Stop ou encore ?
Le côté obscur, c’est pas la première fois que je sens que j’y bascule, je crois même que je vais finir par trouver ça normal.
L’autre jour, j’étais en voiture avec homme et enfants, lorsque nous croisons un auto-stoppeur. Comme il ne reste pas la moindre place dans l’habitacle, même pour une demi-fesse d’anorexique, l’idée ne nous vient même pas à l’esprit de nous arrêter. C’est ce que j’aime avec le fait d’avoir une famille : j’ai une vraie raison de ne pas prendre les stoppeurs, je n’ai plus à m’auto-justifier. Oui, même seule dans la voiture, j’avais tendance à me sentir coupable de ne pas m’arrêter. Je ne pouvais m’empêcher de penser « Oui mais là je suis vraiment pressée… » ou « Dommage, ce n’est pas du tout ma route ! » ou encore « Ah si je n’avais pas regardé cette émission sur Michel Fourniret… ». Je ne peux pas me contenter d’un « Je n’ai absolument aucune envie de trimballer un inconnu dans ma bagnole ». Comme si pour le stoppeur, ça changeait quelque chose que je pense « Désolée » ou « Va te faire foutre ». Je suis comme ça, il faudrait peut-être que je songe à consulter.
Bref, nous croisons cet auto-stoppeur, ce que ne manquent pas d’observer les enfants, qui nous assaillent aussitôt de questions. Mais que Diable fait cet ostrogoth sur le bord de la route, muni de son panonceau indiquant une grande agglomération ? (D’accord, ils ne s’expriment pas exactement de cette façon, mais le sens est là.)
Je leur explique donc que le monsieur veut se rendre à Nantes, qu’il n’a sans doute pas de voiture, et peut-être pas assez de sous pour prendre le train, et il demande donc aux gens qui vont au même endroit que lui de bien vouloir l’y emmener. Ça me paraît simple, concis, réaliste, et l’explication semble les satisfaire.
J’aurais pu m’arrêter là et enclencher le CD de Martine à la ferme raconté par Marie-Christine Barrault, mais c’est pourtant à ce moment précis que j’ai sciemment fait un pas de l’autre côté de la ligne jaune… J’ai ajouté, sur un ton parfaitement anodin, qu’il ne fallait jamais faire ça, cela pouvant s’avérer très dangereux si l’on tombait par malchance sur des gens mal intentionnés.

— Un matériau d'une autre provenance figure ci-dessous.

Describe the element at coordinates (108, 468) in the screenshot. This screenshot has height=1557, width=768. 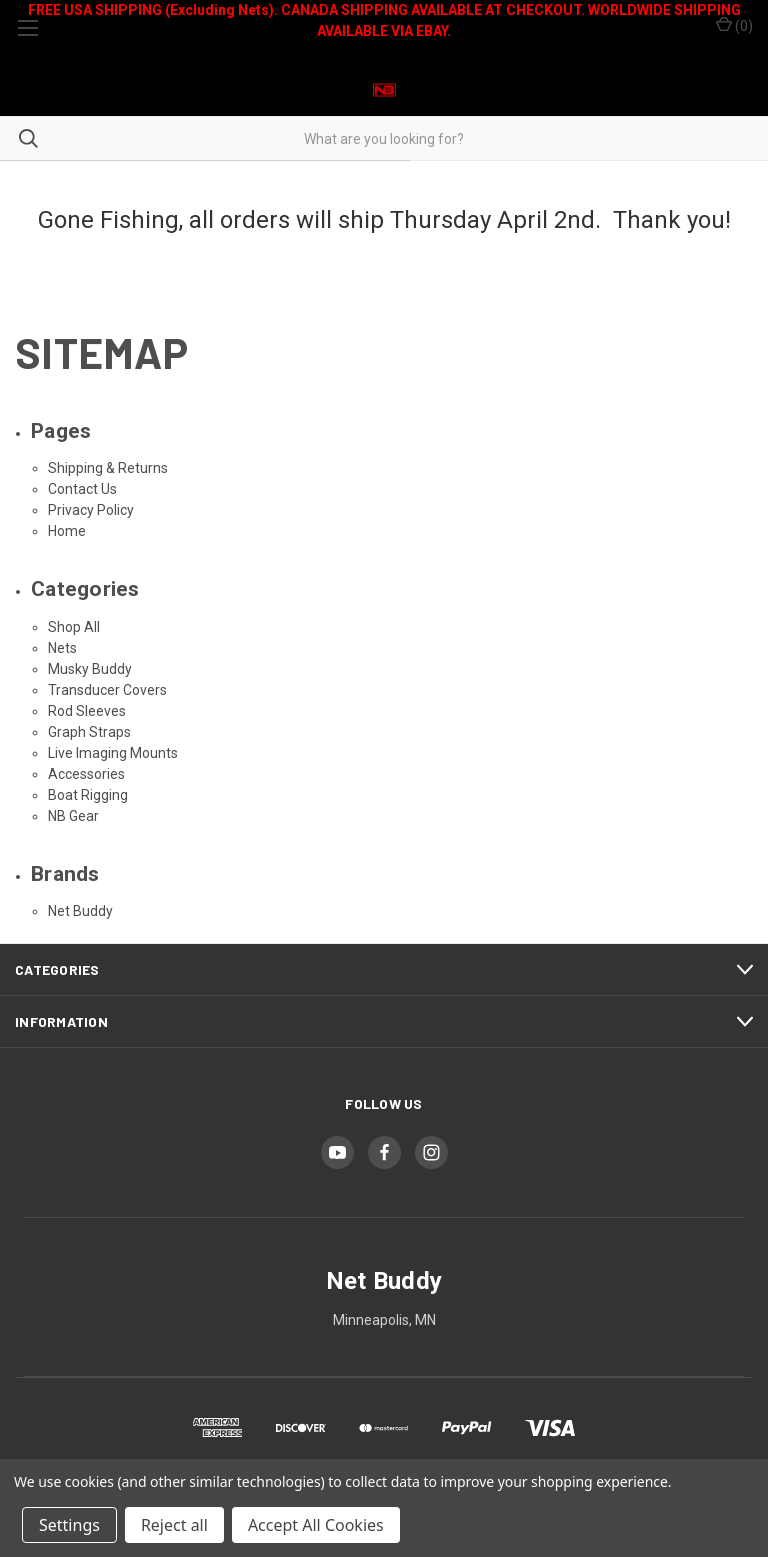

Juste ça, sans m’appesantir, histoire de faire rentrer le discours sans en faire des tonnes, façon message subliminal. Coup de chance, ils ne m’ont pas demandé si je l’avais déjà fait, moi. J’aurais dit quoi ? « Oui, plusieurs fois, d’ailleurs il m’est arrivé d’avoir un peu les boules, mais surtout ne dites rien à votre grand-mère ! »
Oui, j’ai déjà fait du stop, et oui, j’ai déjà pris des auto-stoppeurs. Et je continue de croire qu’il y a dans la vie plus de gentils que de méchants.
Et j’ai toujours pensé que le jour où je passerai du côté de ceux qui ont peur, de ceux qui voient des serial-killers au bout de tous les pouces, et qui pressent le pas le soir en croisant un groupe de jeunes, ce jour-là, j’aurai sérieusement perdu un truc en route.
N’empêche, à l’époque, « Faites entrer l’accusé » n’existait pas. Et surtout, je n’avais pas d’enfant.